I’m in tears.. My heart seems so heavy today..
A Lost Engagement
We were to be married. Just 3 months away from being husband and wife. We were to start a family right away. We had so many plans. We had so many dreams. And her smile, and her eyes, her glow, and her touch.. This was the woman that I would spend the rest of my life with.. the rest of eternity with.. I still have hope that it shall be… and even if there is no chance.. I can never get away from the fact that I will always hope, until my last breath.
If ever I knew that she was for me, it was in those first few days. A soul that I could listen to, and be with. And everything was just right in the world.
Alas, my dream ended.. It had taken all of my lies to do it. But I would drive my angel away, I would hide, and use everything to cut her away from my life. What was I afraid of. Oh so many things… and thus, it was not anyone else’s fault but mine. I curse myself for my imperfections, my faults, and my fears.. The most perfect gift that God had given, I managed to tear apart.. An engagement that was meant to be.. it was lost.. and my life, I struggle just to get by.. dark days ahead.. dark life without my sunshine..
Filed under Daily
For the first time
For the first time in months, I actually opened some of my online accounts. And I thought I would be ready for it, but I’m not. The reason I had been avoiding it, is that it just didn’t seem real that I had lost her until now. I know it’s been months since we haven’t talked. And she’s still so very mad at me. Seeing some of her new pictures, she just looks even more beautiful than when I first saw her. I swear, she’s the most beautiful being that I have ever set my eyes on. The way I could just look at her in the mornings. On some mornings, I would just wake up to just look at her sleeping like an angel. She’s my soulmate.

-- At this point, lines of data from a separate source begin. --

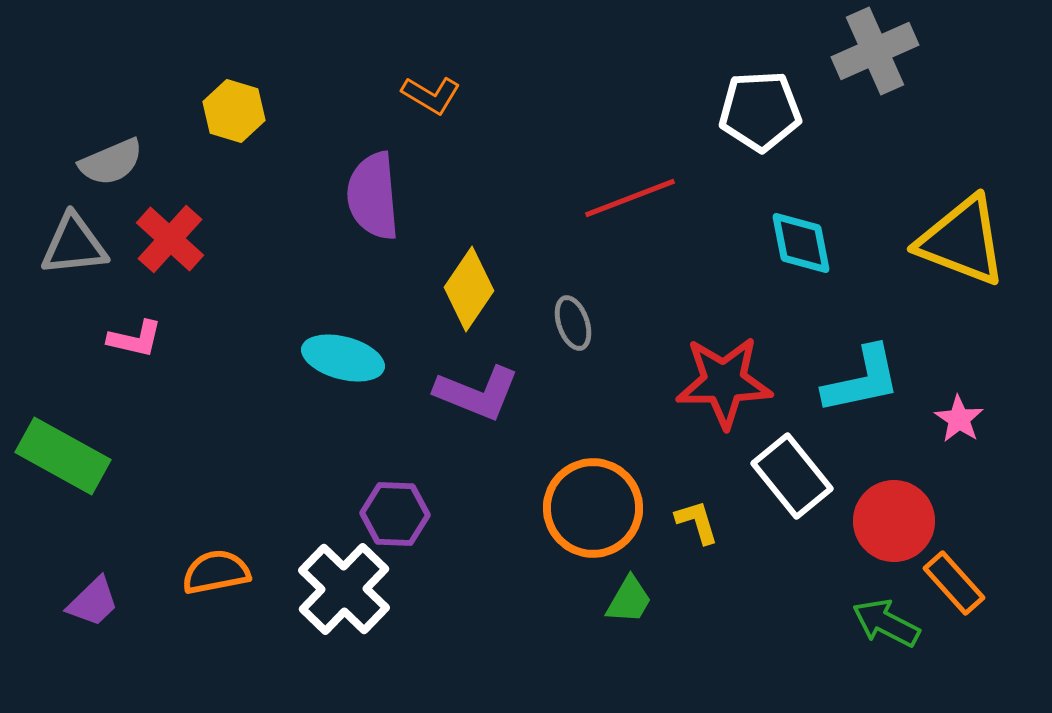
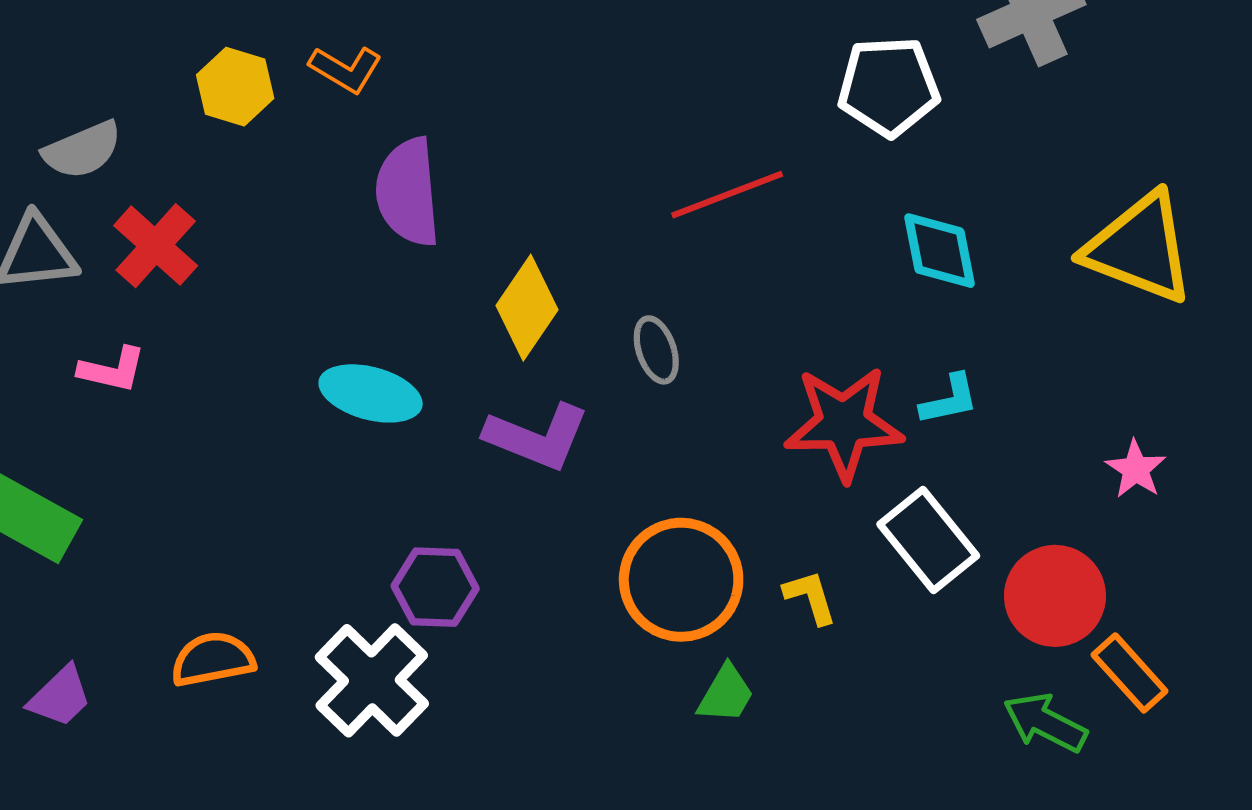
orange L-shape: (431, 95) -> (346, 69), moved
cyan L-shape: (862, 380) -> (949, 400), moved, size x0.6

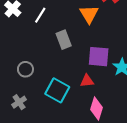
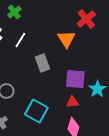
red triangle: (87, 81) -> (72, 102), moved

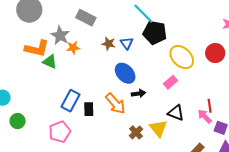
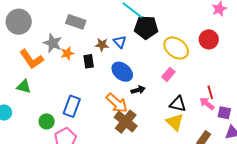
orange L-shape: (37, 48) -> (31, 59), turned 50
green triangle: (50, 62) -> (24, 87), moved
black rectangle: (89, 109) -> (89, 61), moved
green circle: (18, 121) -> (47, 121), moved
yellow triangle: (158, 128) -> (175, 122), moved
brown cross: (136, 132) -> (126, 122), moved, size x1.6

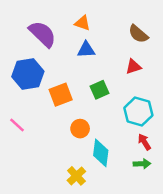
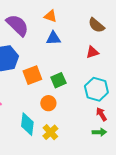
green square: (99, 90) -> (58, 80), moved
cyan diamond: (101, 153) -> (27, 124), moved
yellow cross: (76, 176) -> (50, 132), moved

Anyway, this past week, I’ve been just trying to catch up what she’s been up to. I don’t really know. Her family is severely mad at me, and I don’t blame them. I know she was way out of my league. But I tried anyway. And in the end, it was a selfish act that I did. I almost ruined her life. I’m just glad that it looks like she’s moving on. But I’m not really sure.
Oh, my life is so complicated. I wish I could talk to someone, but there’s no one I can talk to. It seems like the life I live is a lie. And no one knows this lie except me. I’m afraid if anyone knew, then I wouldn’t have anyone else in this world. Not that it matters, because there’s really only one person that I truly would give a damn of caring. HER.
For the first time in months, I am trying to reconnect with her. And it just makes me realize, that I am still at a point in my life where I still cannot be with her. And it keeps me in the reality, that I will never be with her again. I will never get to feel the touch of her lips on mine, nor will i ever get to see her angelic face as she sleeps, nor will I ever be able to feel her cheeks next to mine, nor will I ever get to hold her most soft and beautiful hands. I may never even hear her laugh again, and see her gaze into my eyes again.
This pain that is my life. It’s hard to just keep moving on.
Filed under Daily
A Lost Soul
A lost soul I am, for I have just lost my love. My days are filled with sorrow, and yet I have to act like today and everyday is just fine and dandy. Well, it’s not. To know that the woman you love, the woman that your truly love is no longer in your life and it’s all my fault.
This is my journal, my agony, my pain, my sorrow, this is all i have left. If you know her, you would realize that I have just lost an angel. The most beautiful being to have walked the earth. You think I am mad, those who read. But it’s true, I wish I could let you know that this angel does exist. Sadly, I have lost her. I love her. I love her.
I am a lost soul, and this is my journal. I am sorry for being down, for being so sad, but as you can see, an angel is gone. Who would not be in agony, who would not be lost?